In a case decided on August 25, 2016, the Supreme Court of Florida (“Florida Supreme Court”) held that the trial court had improperly granted summary judgment to the Florida medical malpractice defendants because the trial court’s decision was based on an improper determination of the duty owed by a primary care physician to his patient who committed suicide.
The Underlying Facts
The decedent suffered from depression for which the defendant primary care physician switched her from the antidepressant Prozac to another antidepressant, Effexor. Just over three years later, the decedent telephoned the defendant primary care physician’s office and told his medical assistant that she had stopped taking the Effexor because she thought it was causing her to experience some side effects (not sleeping well, having to take more sleeping pills, being under mental strain and crying easily, having gastrointestinal problems, and not feeling right for over three months).
In response, the defendant primary care physician changed the decedent’s antidepressant to Lexapro and referred her to a gastroenterologist. The day after the decedent picked up samples and a prescription for Lexapro from the defendants’ office (she was not seen or evaluated by her physician that day), the decedent was found hanging in her garage (no suicide note was found).
The decedent’s husband filed a Florida medical malpractice lawsuit against the defendant primary care physician and his medical practice, after which the defendants filed a motion for summary judgment, arguing that the primary care physician owed no duty to prevent the decedent from committing an unforeseeable suicide while she was not in his control. The trial court granted the defendants’ motion for summary judgment, and the plaintiff appealed.

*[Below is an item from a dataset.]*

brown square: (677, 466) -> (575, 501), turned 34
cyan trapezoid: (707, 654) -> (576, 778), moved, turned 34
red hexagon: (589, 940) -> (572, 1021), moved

Duty, Proximate Cause, and Foreseeability
The Florida Supreme Court stated that foreseeability is relevant to the elements of both duty and proximate cause: under duty, the question is whether the defendant’s conduct foreseeably created a broader ‘zone of risk’ that poses a general threat of harm to others. Proximate cause asks whether and to what extent the defendant’s conduct foreseeably and substantially caused the specific injury that actually occurred.

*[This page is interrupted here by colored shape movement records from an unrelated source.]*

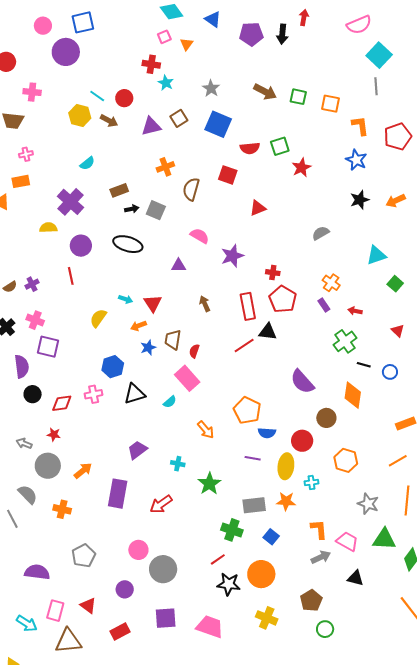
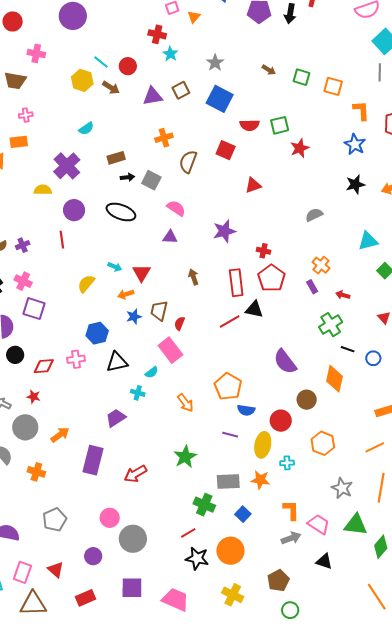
brown arrow: (265, 92) -> (269, 70), size x0.6
pink semicircle: (200, 236) -> (176, 208), moved
cyan cross: (178, 464) -> (138, 393), moved

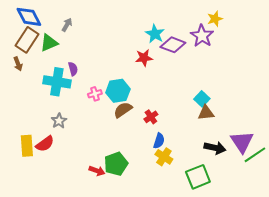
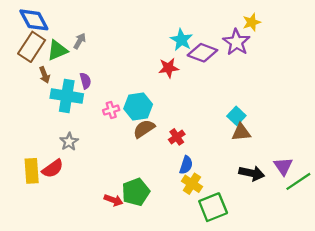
gray arrow: (67, 25) -> (80, 41), moved
brown arrow: (18, 64) -> (44, 75), moved
purple triangle: (242, 142) -> (283, 166), size x0.7
green square: (198, 177) -> (213, 207), moved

Duty is determined as a matter of law and is the tool used by the jury to assess the defendant’s behavior, whereas proximate cause is a fact-specific assessment by the jury to determine whether the exact injury is likely to recur if the defendant’s same conduct is repeated in a similar context. Although a duty analysis considers some general facts of the case, it does so only to determine whether a general, foreseeable zone of risk was created, without delving into the specific injury that occurred or whether such injury was foreseeable.
Inpatient Duty Vs. Outpatient Duty
The Florida Supreme Court stated that Florida law that establishes an inpatient duty to prevent suicide has not extended the duty to prevent suicide to an outpatient scenario; however, the nonexistence of one specific type of duty (i.e., there was no duty to prevent an outpatient suicide) does not mean that the decedent’s primary care physician did not have a duty owed to the decedent: there still existed a statutory duty under section 766.102 to treat the decedent in accordance with the standard of care (section 766.102 provides, in part, that the claimant in a medical negligence claim has the burden of proving by the greater weight of evidence that the alleged actions of the health care provider represented a breach of the prevailing professional standard of care for that health care provider).

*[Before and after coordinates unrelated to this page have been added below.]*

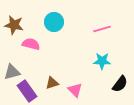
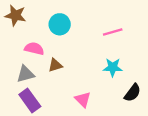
brown star: (14, 25) -> (15, 15), moved
gray triangle: (12, 72) -> (25, 74), moved
brown triangle: (52, 83) -> (55, 65), moved

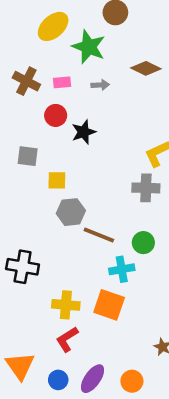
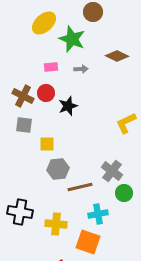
brown cross: (26, 81) -> (23, 96), moved
gray cross: (146, 188) -> (112, 171), moved, turned 35
brown line: (99, 235) -> (80, 187), turned -35
green circle: (143, 243) -> (124, 193), moved
yellow cross: (66, 305) -> (56, 224), moved

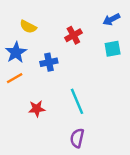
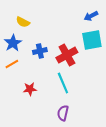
red cross: (73, 35) -> (67, 55), moved, size x1.5
cyan square: (113, 49) -> (92, 40), size x1.5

The Florida Supreme Court held that it was error for the trial court to enter summary judgment in favor of the medical malpractice defendants (i.e., the error of classifying the duty in this case as a duty to prevent suicide), based on the statutory duty owed to the decedent, and that foreseeability of the decedent’s suicide was a matter of fact for the jury to decide in determining proximate cause (summary judgment would be appropriate only if the evidence was undisputed that the suicide was not foreseeable): the foreseeability of the decedent’s suicide is relevant to the proximate cause analysis, not the determination of duty. Summary judgment is proper only where the evidence supports no more than a single reasonable inference as to proximate cause or where there are no genuine issues of material fact as to proximate cause. If reasonable persons can disagree as to whether the facts establish proximate cause, summary judgment is not proper and the issue is for the jury to decide.
The Florida Supreme Court held that because the defendant primary care physician (1) knew that patients who stopped taking Effexor abruptly had an increased risk of suicide and (2) ultimately opined that stopping Effexor was a contributing factor in the decedent’s suicide, there is a genuine issue of material fact remaining as to proximate cause and therefore, summary judgment should not have been granted.
Source Chirillo v. Granicz, No. SC14-898.